Document layout detection data
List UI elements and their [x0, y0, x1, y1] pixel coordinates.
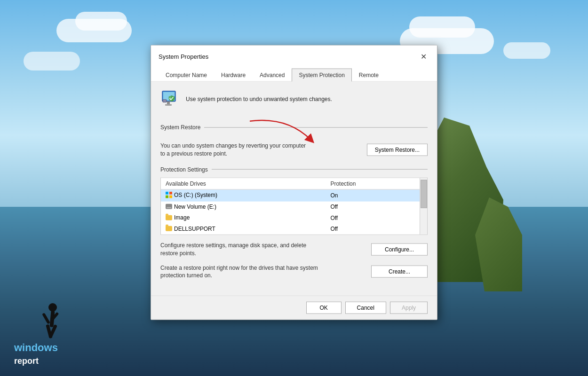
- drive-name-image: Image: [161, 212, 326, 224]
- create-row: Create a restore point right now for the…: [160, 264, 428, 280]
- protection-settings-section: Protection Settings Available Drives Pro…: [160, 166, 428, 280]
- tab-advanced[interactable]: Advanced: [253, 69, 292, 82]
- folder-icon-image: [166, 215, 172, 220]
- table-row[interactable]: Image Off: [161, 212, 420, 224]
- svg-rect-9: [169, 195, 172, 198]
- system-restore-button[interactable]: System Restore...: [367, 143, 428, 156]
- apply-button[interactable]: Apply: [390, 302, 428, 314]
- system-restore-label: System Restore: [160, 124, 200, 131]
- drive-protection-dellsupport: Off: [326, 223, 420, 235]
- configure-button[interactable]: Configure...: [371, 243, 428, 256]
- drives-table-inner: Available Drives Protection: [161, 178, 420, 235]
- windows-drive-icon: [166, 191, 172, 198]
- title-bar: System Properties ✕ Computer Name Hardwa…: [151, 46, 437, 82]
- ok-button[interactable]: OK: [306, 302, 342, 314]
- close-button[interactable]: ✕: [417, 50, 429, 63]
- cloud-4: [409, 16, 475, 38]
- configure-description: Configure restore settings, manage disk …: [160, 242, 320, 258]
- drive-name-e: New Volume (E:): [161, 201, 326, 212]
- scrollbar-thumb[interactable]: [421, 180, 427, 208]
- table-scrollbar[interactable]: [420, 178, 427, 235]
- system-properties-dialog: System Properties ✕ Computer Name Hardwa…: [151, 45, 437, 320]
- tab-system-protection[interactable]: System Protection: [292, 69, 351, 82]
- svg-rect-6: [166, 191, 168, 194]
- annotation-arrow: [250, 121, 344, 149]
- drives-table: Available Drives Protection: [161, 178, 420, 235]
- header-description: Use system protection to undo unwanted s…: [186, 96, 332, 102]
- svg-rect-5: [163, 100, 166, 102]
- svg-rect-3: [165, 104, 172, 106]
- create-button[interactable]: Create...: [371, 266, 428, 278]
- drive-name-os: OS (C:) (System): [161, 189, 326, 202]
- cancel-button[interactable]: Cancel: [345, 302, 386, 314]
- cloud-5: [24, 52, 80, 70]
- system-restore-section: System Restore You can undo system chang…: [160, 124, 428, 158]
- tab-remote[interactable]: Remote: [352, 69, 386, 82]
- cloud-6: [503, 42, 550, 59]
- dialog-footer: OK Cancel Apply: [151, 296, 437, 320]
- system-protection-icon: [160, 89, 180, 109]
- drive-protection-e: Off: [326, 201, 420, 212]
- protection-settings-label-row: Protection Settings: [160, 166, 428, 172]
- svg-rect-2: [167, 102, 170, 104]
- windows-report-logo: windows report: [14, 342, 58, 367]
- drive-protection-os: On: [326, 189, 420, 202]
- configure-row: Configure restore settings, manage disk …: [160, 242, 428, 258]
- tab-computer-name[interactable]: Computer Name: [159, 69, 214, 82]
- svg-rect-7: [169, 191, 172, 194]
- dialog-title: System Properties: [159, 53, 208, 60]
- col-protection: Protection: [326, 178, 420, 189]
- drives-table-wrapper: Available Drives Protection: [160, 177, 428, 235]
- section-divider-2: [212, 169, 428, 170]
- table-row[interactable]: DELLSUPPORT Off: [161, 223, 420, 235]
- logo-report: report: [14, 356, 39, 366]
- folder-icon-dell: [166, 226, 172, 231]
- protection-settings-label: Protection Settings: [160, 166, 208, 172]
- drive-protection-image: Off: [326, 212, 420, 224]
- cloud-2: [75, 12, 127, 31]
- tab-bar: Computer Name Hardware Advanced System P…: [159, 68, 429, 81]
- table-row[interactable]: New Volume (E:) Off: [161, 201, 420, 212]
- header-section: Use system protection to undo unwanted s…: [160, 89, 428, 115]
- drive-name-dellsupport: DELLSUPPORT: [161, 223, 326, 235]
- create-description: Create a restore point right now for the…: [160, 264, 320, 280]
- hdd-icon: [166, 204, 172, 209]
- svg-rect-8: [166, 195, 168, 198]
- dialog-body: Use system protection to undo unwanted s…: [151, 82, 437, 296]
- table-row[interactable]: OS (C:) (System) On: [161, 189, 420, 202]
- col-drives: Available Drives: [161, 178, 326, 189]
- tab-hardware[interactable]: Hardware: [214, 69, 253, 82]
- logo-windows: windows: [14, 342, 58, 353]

WORK REQUEST: Full transcription without images: please go through the records and repeat them exactly.

THE COMPLETED TASK:
List UI elements and their [x0, y0, x1, y1] pixel coordinates.
- drive-name-image: Image: [161, 212, 326, 224]
- create-row: Create a restore point right now for the…: [160, 264, 428, 280]
- protection-settings-section: Protection Settings Available Drives Pro…: [160, 166, 428, 280]
- tab-advanced[interactable]: Advanced: [253, 69, 292, 82]
- folder-icon-image: [166, 215, 172, 220]
- table-row[interactable]: Image Off: [161, 212, 420, 224]
- svg-rect-9: [169, 195, 172, 198]
- system-restore-button[interactable]: System Restore...: [367, 143, 428, 156]
- apply-button[interactable]: Apply: [390, 302, 428, 314]
- system-restore-label: System Restore: [160, 124, 200, 131]
- drive-protection-dellsupport: Off: [326, 223, 420, 235]
- configure-button[interactable]: Configure...: [371, 243, 428, 256]
- drives-table-inner: Available Drives Protection: [161, 178, 420, 235]
- windows-drive-icon: [166, 191, 172, 198]
- title-bar: System Properties ✕ Computer Name Hardwa…: [151, 46, 437, 82]
- ok-button[interactable]: OK: [306, 302, 342, 314]
- close-button[interactable]: ✕: [417, 50, 429, 63]
- cloud-4: [409, 16, 475, 38]
- configure-description: Configure restore settings, manage disk …: [160, 242, 320, 258]
- drive-name-e: New Volume (E:): [161, 201, 326, 212]
- scrollbar-thumb[interactable]: [421, 180, 427, 208]
- table-scrollbar[interactable]: [420, 178, 427, 235]
- system-properties-dialog: System Properties ✕ Computer Name Hardwa…: [151, 45, 437, 320]
- tab-system-protection[interactable]: System Protection: [292, 69, 351, 82]
- svg-rect-6: [166, 191, 168, 194]
- annotation-arrow: [250, 121, 344, 149]
- drives-table: Available Drives Protection: [161, 178, 420, 235]
- header-description: Use system protection to undo unwanted s…: [186, 96, 332, 102]
- svg-rect-5: [163, 100, 166, 102]
- svg-rect-3: [165, 104, 172, 106]
- create-button[interactable]: Create...: [371, 266, 428, 278]
- drive-name-os: OS (C:) (System): [161, 189, 326, 202]
- cancel-button[interactable]: Cancel: [345, 302, 386, 314]
- cloud-5: [24, 52, 80, 70]
- system-restore-section: System Restore You can undo system chang…: [160, 124, 428, 158]
- tab-remote[interactable]: Remote: [352, 69, 386, 82]
- cloud-6: [503, 42, 550, 59]
- dialog-footer: OK Cancel Apply: [151, 296, 437, 320]
- system-protection-icon: [160, 89, 180, 109]
- drive-protection-e: Off: [326, 201, 420, 212]
- protection-settings-label-row: Protection Settings: [160, 166, 428, 172]
- svg-rect-2: [167, 102, 170, 104]
- windows-report-logo: windows report: [14, 342, 58, 367]
- drive-protection-os: On: [326, 189, 420, 202]
- configure-row: Configure restore settings, manage disk …: [160, 242, 428, 258]
- tab-computer-name[interactable]: Computer Name: [159, 69, 214, 82]
- svg-rect-7: [169, 191, 172, 194]
- dialog-title: System Properties: [159, 53, 208, 60]
- col-protection: Protection: [326, 178, 420, 189]
- drives-table-wrapper: Available Drives Protection: [160, 177, 428, 235]
- section-divider-2: [212, 169, 428, 170]
- table-row[interactable]: DELLSUPPORT Off: [161, 223, 420, 235]
- logo-report: report: [14, 356, 39, 366]
- folder-icon-dell: [166, 226, 172, 231]
- protection-settings-label: Protection Settings: [160, 166, 208, 172]
- drive-protection-image: Off: [326, 212, 420, 224]
- cloud-2: [75, 12, 127, 31]
- tab-bar: Computer Name Hardware Advanced System P…: [159, 68, 429, 81]
- table-row[interactable]: New Volume (E:) Off: [161, 201, 420, 212]
- header-section: Use system protection to undo unwanted s…: [160, 89, 428, 115]
- drive-name-dellsupport: DELLSUPPORT: [161, 223, 326, 235]
- create-description: Create a restore point right now for the…: [160, 264, 320, 280]
- hdd-icon: [166, 204, 172, 209]
- svg-rect-8: [166, 195, 168, 198]
- dialog-body: Use system protection to undo unwanted s…: [151, 82, 437, 296]
- table-row[interactable]: OS (C:) (System) On: [161, 189, 420, 202]
- col-drives: Available Drives: [161, 178, 326, 189]
- tab-hardware[interactable]: Hardware: [214, 69, 253, 82]
- logo-windows: windows: [14, 342, 58, 353]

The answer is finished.